Writing about web page http://sxtxstate.com/2010/03/12/douglas-rushkoff-program-or-be-programmed-ten-commands-for-a-digital-age/
This is a response to Douglas Rushkoff’s, Ten Commands for a Digital Age, because I think he got some of them wrong.
The original set are (and follow the link above)
1. Time. Thou shall not be always on. We are turning an asynchronous net as always on. He encouraged saying “My time is mine.”
2. Distance. Thou shalt not do from a distance what can be done in person. Using long distance in short distance situations. Don’t use distance learning in localized context.
3. Scale – the Internet is biased to scale up. Exalt the particular. Not everything scales, should scale or needs to scale.
4. Discrete – everything is a choice. You may always choose none of the above. Sites like Facebook promote forced choice, you have to choose from a set of options.
5. Complexity – the net reduces complexity. Thou shalt never be completely right.
6. Non-corporeal – out of body. Thou shalt not be anonymous. Rushkoff says “work against tendency of the net to promote anonymity.” Anonymity encourages becoming part of polarized mobs with no sense of consequence, it side steps prejudices. It is liberating to promote yourself online.
7. Contact is king (not content). Remember the humans. “Social marketing is an oxymoron.”
8. Abstraction – as above, so not below. Print abstracts text from the scribe. Hypertext takes it a step further.

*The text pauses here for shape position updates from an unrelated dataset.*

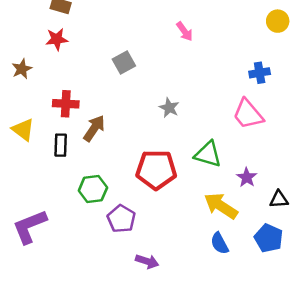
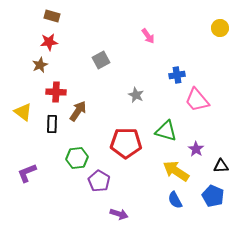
brown star: (22, 69) -> (40, 65), moved
blue cross: (260, 73) -> (177, 75), moved
purple L-shape: (30, 227) -> (27, 173), moved, size x0.7

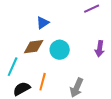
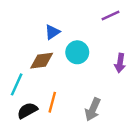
cyan circle: (60, 50) -> (77, 52), moved

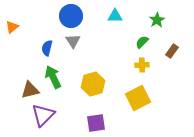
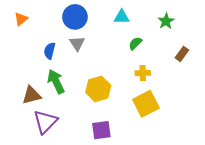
orange triangle: (12, 27) -> (21, 19), moved
green semicircle: (142, 42) -> (135, 43), moved
yellow cross: (142, 65) -> (143, 73), moved

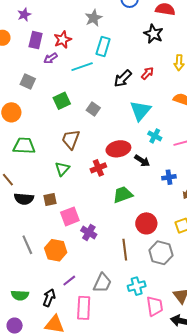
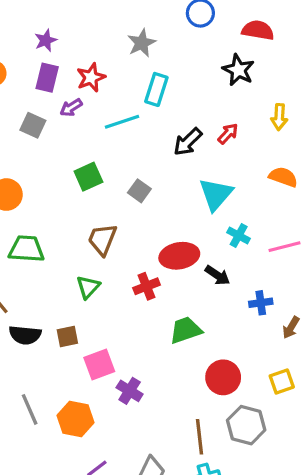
purple star: (24, 15) -> (46, 40), moved
gray square: (28, 81) -> (33, 125), moved
brown line: (125, 250) -> (200, 437), moved

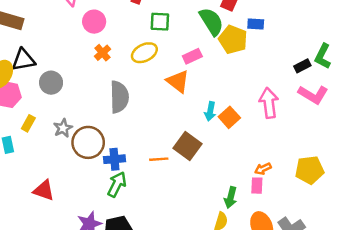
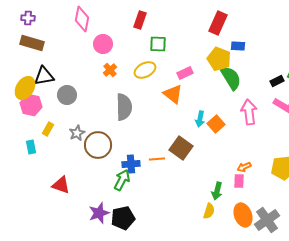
green semicircle: (211, 22) -> (231, 78), moved
blue cross: (114, 159) -> (131, 164), moved

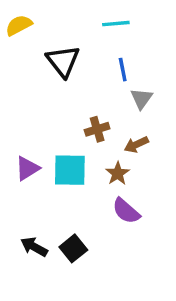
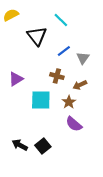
cyan line: (116, 24) -> (61, 20), moved, turned 49
blue line: (123, 70) -> (64, 51), moved, turned 64
brown cross: (97, 129) -> (57, 76), turned 32
purple triangle: (27, 168) -> (16, 79), moved

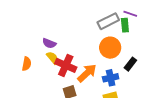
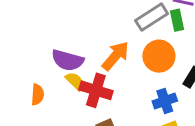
purple semicircle: (49, 43) -> (68, 60), size x1.5
orange arrow: (87, 73) -> (116, 56), moved

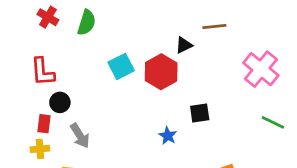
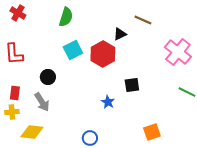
green semicircle: (87, 23) -> (66, 17), moved
brown line: (214, 27) -> (143, 20), turned 30
black circle: (60, 102) -> (48, 77), moved

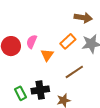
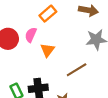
orange rectangle: (68, 41) -> (48, 14), moved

9. Openness. Thou shalt not steal. When there is no social contract, openness can continue until there is no one left to give things away. Nothing is free.

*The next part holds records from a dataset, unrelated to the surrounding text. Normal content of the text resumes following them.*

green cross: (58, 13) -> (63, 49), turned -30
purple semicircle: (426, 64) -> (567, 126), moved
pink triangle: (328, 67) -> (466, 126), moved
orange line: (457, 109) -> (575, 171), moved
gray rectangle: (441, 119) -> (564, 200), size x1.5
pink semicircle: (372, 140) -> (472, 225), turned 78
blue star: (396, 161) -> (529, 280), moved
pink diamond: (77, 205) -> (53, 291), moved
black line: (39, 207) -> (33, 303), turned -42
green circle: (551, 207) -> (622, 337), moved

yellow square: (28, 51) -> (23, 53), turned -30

10. End users – technology is biased toward consumers. Programmed or be programmed.
I think these are more productive, and more accurate:
1. Time. Thou shall not be always on. Though shall not always be off. Finding people who are never available synchronously is pretty irritating. Having people who demand synchronous communication is too. People can’t stand that I have no work phone. Why should I when it means you can phone me at any time? Skype goes on when I’m ready to be called, and goes off when I’m not.
2. Distance. Thou shall not do face-to-face what you can do at a distance. Why travel to a meeting when you can videoconference? It’s a waste of time and petrol. Sometimes it’s worth it, but not every time. Get to know my avatar (he’s better looking than me anyway).
3. The long tail. Being online is about talking to the particular, not everyone. Help them find you, learn to find them.
4. Personalise. Get to use the features and tech you want, and try not to get sucked into the stuff you don’t. No I will not work on your farm.
5. Complexity. The net increases complexity. There are more opinions and more information than you know what to do with.
6. There is no rule 6.
7. Be master of your own identity. Use the privacy settings. Embrace pseudonymity, create multiple identities. Try not to mix them up.
8. Contact is king (not content). Remember the humans.
Elearning is not just dumping your lecture notes in Blackbored.
9. Openness. Thou shalt not own. Property is theft. When everything is given away there is no-one left to steal.
10. Program or be programmed. The 20th century was a battle between those who resisted technological change, and those who wanted the technological age. The neo-luddites lost. Deal with it.